Hello and welcome back to my new series called Disneyland Paris at 25. For anyone who missed the last couple of posts, this series will be me talking about the 25 things I love about Disneyland Paris. I will publish one or two posts a week (depending on how I sorted out the schedule) about each aspect up until Disneyland Paris’s official anniversary on 12th April. I thought that it would be a great way of honouring the park and its 25 years as well as sharing some of my own memories of past trips.
If you want to catch the introduction or the inaugural post I will include the links down below:
So as you can see from the link, the first post was all about the Disneyland Hotel, the beautiful and elegant entrance to the magic.
Today I’ll be stepping out the other side of the hotel, walking under the Disneyland Railroad, and stopping at the top of Main Street USA.
It’s not the best photograph in the world for capturing the top of Main Street USA but what I like about it is that there is this big expanse of space just before you hit the main thoroughfare. It is the area where we say “we’re here,” or if you’re like me “I’m home” and all that desire to be back in the park is suddenly real.
I find it doubly exciting and thrilling if the brass band is playing in the bandstand.

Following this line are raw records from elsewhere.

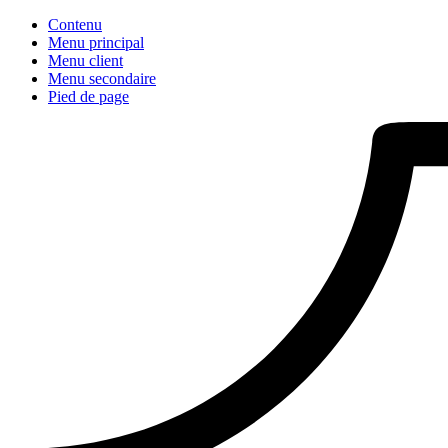
Contenu
Menu principal
Menu client
Menu secondaire
Pied de page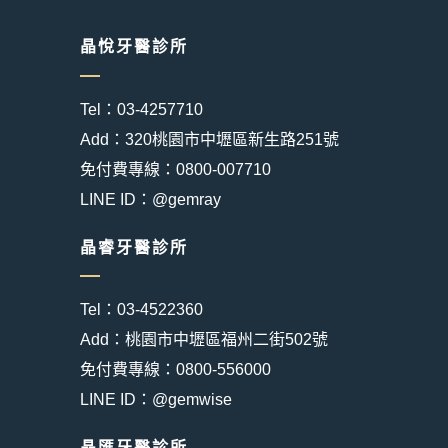
晶悅牙醫診所
Tel：03-4257710
Add：320桃園市中壢區新生路251號
免付費專線：0800-007710
LINE ID：@gemray
晶睿牙醫診所
Tel：03-4522360
Add：桃園市中壢區福州二街502號
免付費專線：0800-556000
LINE ID：@gemwise
晶匯牙醫診所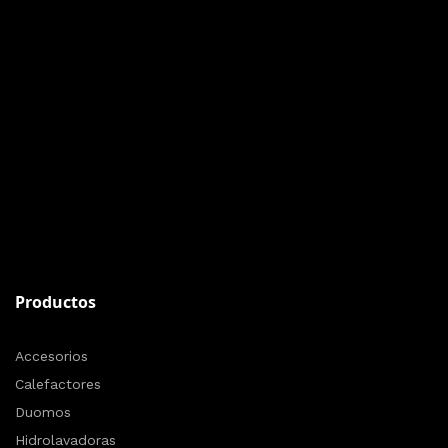
Productos
Accesorios
Calefactores
Duomos
Hidrolavadoras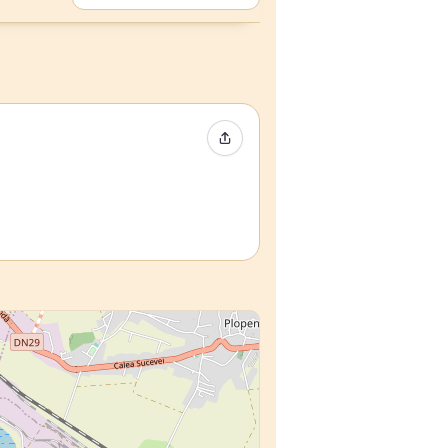
Condividi evento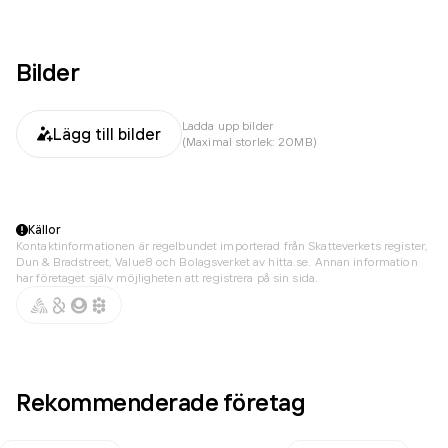
Bilder
Ladda upp bilder
Lägg till bilder
(Maximal storlek: 20MB)
Källor
Kontaktinformationen är regelbundet importerad från Skatteverkets register,
Dun & Bradstreet, Value8 och Bolagsverket av hitta.se. Annan information
har företaget själv möjligheten att registrera på sin sida.
Rekommenderade företag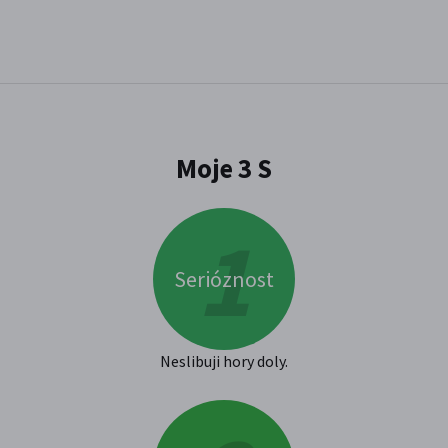
Moje 3 S
Serióznost
Neslibuji hory doly.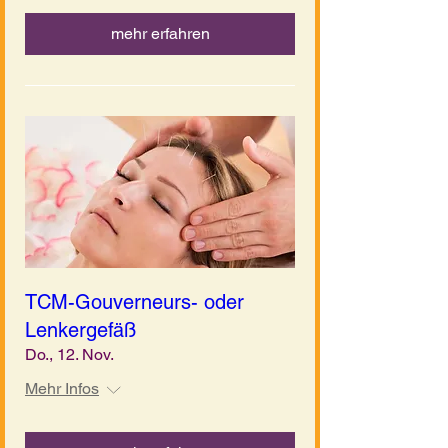
mehr erfahren
TCM-Gouverneurs- oder
Lenkergefäß
Do., 12. Nov.
Mehr Infos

The familiar sounds of Zip-A-Dee-Doo-Dah, The Mickey Mouse March etc are often like close friends and to hear them played just as you walk in fills you with even more magic and elation than you deem possible. Whilst I might not have been met by the brass band when I first walked under the Railroad on my last trip, I got this instead:
The 20th Anniversary Train (originally the Casey Jr float from the long-running Wonderful World of Disney Parade) and its soundtrack Do You Believe. It was fantastic and absolutely wonderful to see Main Street USA come alive with so much pixie dust and celebration.
However, moving on to the street in general, the Victorian and turn-of-the-century essence is one of the aspects I love the most. The Imagineers went out of their way to make the architecture as authentic as possible and it definitely shows.

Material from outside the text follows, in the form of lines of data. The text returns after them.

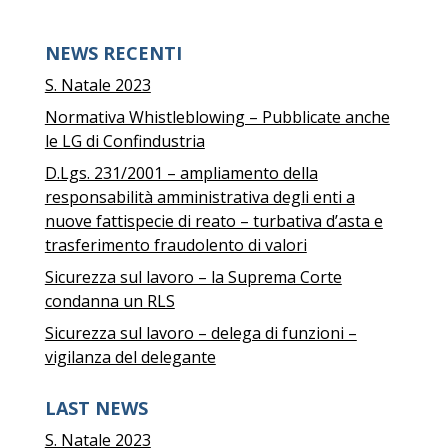
NEWS RECENTI
S. Natale 2023
Normativa Whistleblowing – Pubblicate anche
le LG di Confindustria
D.Lgs. 231/2001 – ampliamento della
responsabilità amministrativa degli enti a
nuove fattispecie di reato – turbativa d’asta e
trasferimento fraudolento di valori
Sicurezza sul lavoro – la Suprema Corte
condanna un RLS
Sicurezza sul lavoro – delega di funzioni –
vigilanza del delegante
LAST NEWS
S. Natale 2023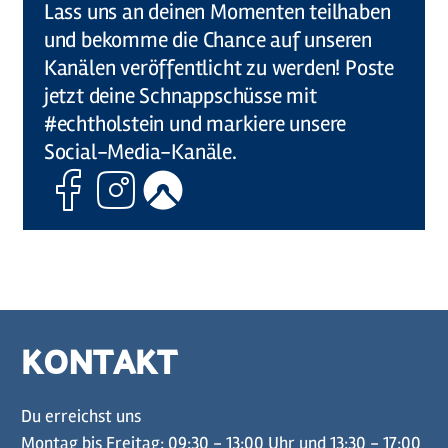
Lass uns an deinen Momenten teilhaben
und bekomme die Chance auf unseren
Kanälen veröffentlicht zu werden! Poste
jetzt deine Schnappschüsse mit
#echtholstein und markiere unsere
Social-Media-Kanäle.
Facebook
Instagram
Komoot
KONTAKT
Du erreichst uns
Montag bis Freitag: 09:30 - 13:00 Uhr und 13:30 - 17:00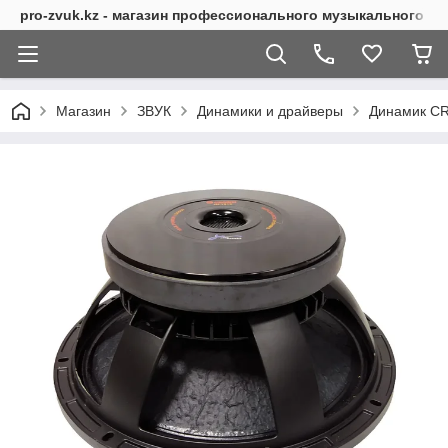
pro-zvuk.kz - магазин профессионального музыкального о
Магазин
ЗВУК
Динамики и драйверы
Динамик C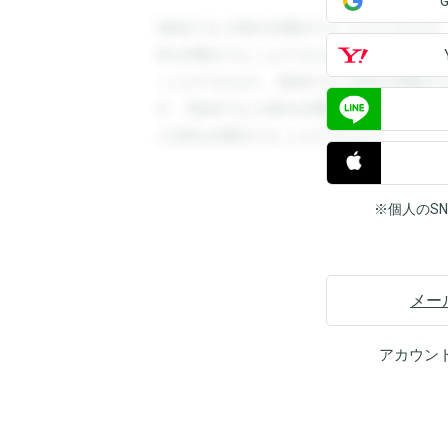
登録すると回答を閲覧することができます
答を閲覧することができます。登録すると
ことができます。登録すると回答を閲覧す
す。登録すると回答を閲覧することができ
と回答を閲覧することができます。
※個人のS
メー
アカウン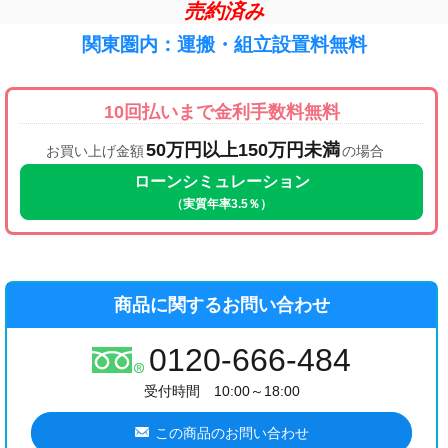
売約済み
関東圏内：運搬・組立設置料無料
10回払いまで金利手数料無料
50万円以上150万円未満
お買い上げ金額
の場合
ローンシミュレーション
（実質年率3.5％）
商品に関するお問い合わせ
0120-666-484
受付時間 10:00～18:00
この商品のお問い合わせ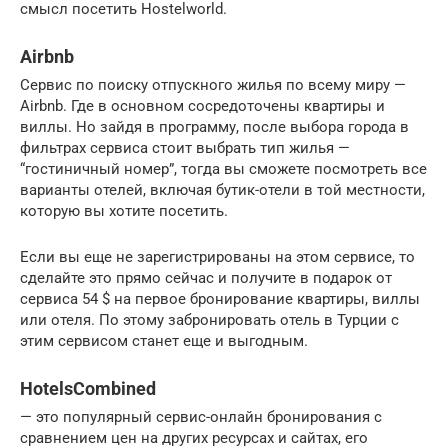
смысл посетить Hostelworld.
Airbnb
Cервис по поиску отпускного жилья по всему миру —
Airbnb. Где в основном сосредоточены квартиры и
виллы. Но зайдя в программу, после выбора города в
фильтрах сервиса стоит выбрать тип жилья —
“гостиничный номер”, тогда вы сможете посмотреть все
варианты отелей, включая бутик-отели в той местности,
которую вы хотите посетить.
Если вы еще не зарегистрированы на этом сервисе, то
сделайте это прямо сейчас и получите в подарок от
сервиса 54 $ на первое бронирование квартиры, виллы
или отеля. По этому забронировать отель в Турции с
этим сервисом станет еще и выгодным.
HotelsCombined
— это популярный сервис-онлайн бронирования с
сравнением цен на других ресурсах и сайтах, его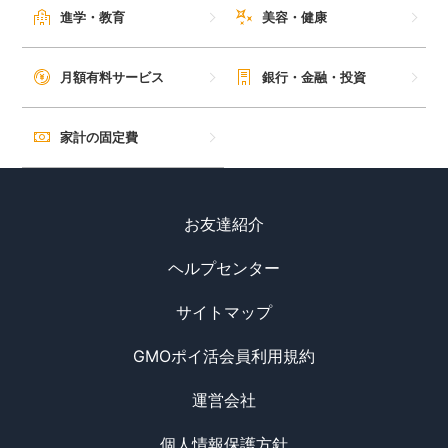
進学・教育
美容・健康
月額有料サービス
銀行・金融・投資
家計の固定費
お友達紹介
ヘルプセンター
サイトマップ
GMOポイ活会員利用規約
運営会社
個人情報保護方針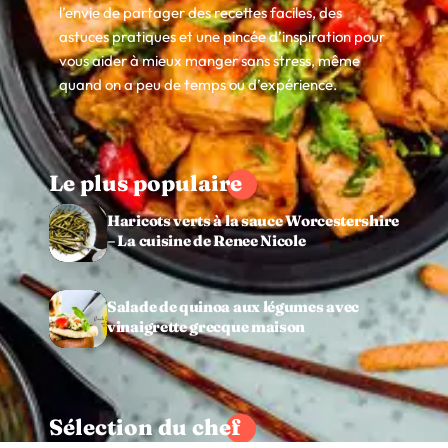
l’envie de partager des recettes faciles, des
astuces pratiques et une pincée d’inspiration pour
vous aider à mieux manger sans stress, même
quand on a peu de temps ou d’expérience.
Le plus populaire
Haricots verts à la sauce Worcestershire
– La cuisine de Renee Nicole
Salade de quinoa aux légumes avec
vinaigrette grecque maison
Sélection du chef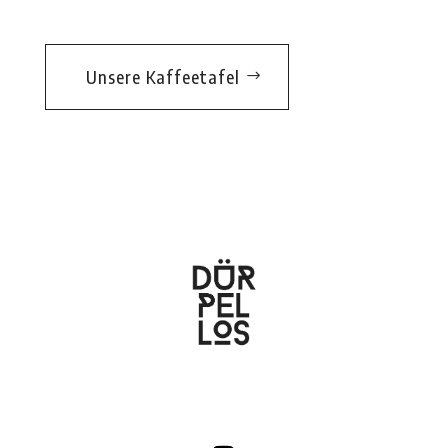
Unsere Kaffeetafel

The design of the buildings, the style of windows, the shutters, the pillars, the costumes of the statues… it truly is as if you’ve stepped back in time, making for that perfect beginning to the whole Disney park experience. Ultimately, that transition from the reality to the fantasy. There’s even a backstory to Main Street that if you heard it in relation to any small growing metropolis during the early 1900s, it would be realistic.
That story and the subtle details added by the Imagineers I believe truly make a difference to how you experience Main Street USA.
Spotting windows like this with reference to Imagineers, Disney legends, other films that might not be represented by attractions, parades or shows etc:
Hearing the sound of a dentist’s drill near the Dentist facade, hearing what I’m pretty certain is Pluto gurgling in the bath if you sit on one of the benches near Plaza Gardens restaurant (to the right of Central Plaza), and much more. Of course, any of the sound effects are going to be completely oblivious to any D/deaf guests like my sister but they’re still cool additions that more often than not are missed due to all the dashing around. Besides all the window details make up for that. I’ll admit I didn’t notice half of these until my third or fourth trip and with every other trip, I’ll notice another detail.
I know that there are similar details dotted down Main Street USA in Disneyland and Walt Disney World, but they are part of what entices me to revisit DLP again and again. I bet no matter how hard I try, I’ll never come across all the details, and it means that it is never boring. It’s very probable that I’m the only person in my family who thinks that, but there is magic up and down the street, and just as much as you’d find in any of the themed lands.
What I have just realised is so great is that all these details touch on every human sense and they come together to create this enveloping experience for every single guest. No matter how much I try to describe it in words, I won’t be able to put across the true essence of this land, if you can call it a land as such because you just have to feel it and allow it to sweep you away.
I think Walt Disney captured it perfectly when he said:
Here you leave today and enter the worlds of history, discovery and ageless fantasy
“A partir d’ici, vous quittez le présent et entrez dans le monde de l’histoire, des découvertes et de la fantaisie eternelle.”
as shown on this plaque that you pass before walking onto Main Street USA.
Side Note – I know there aren’t any details on what is specifically on Main Street USA, but you might find that a few different buildings pop up in later instalments – I didn’t want to give anything away!
The initial approach to Main Street USA was 1920s Hollywood, the age of jazz, cinema, gangsters, and the dawning of a new industrial age. However, with the help of veteran Disney artist Herb Ryman, Imagineers went back to their roots and rediscovered the spirit that Walt Disney wanted to create with the original Disneyland.
Accustomed to the richness Parisians find in their own city, the Imagineers recreated and recognised that by adding similar details.
The story behind Main Street USA is best explained in three murals that are displayed in the Plaza Garden’s restaurant.
Thanks for taking the time to read this longer post, and have a brazzle dazzle day!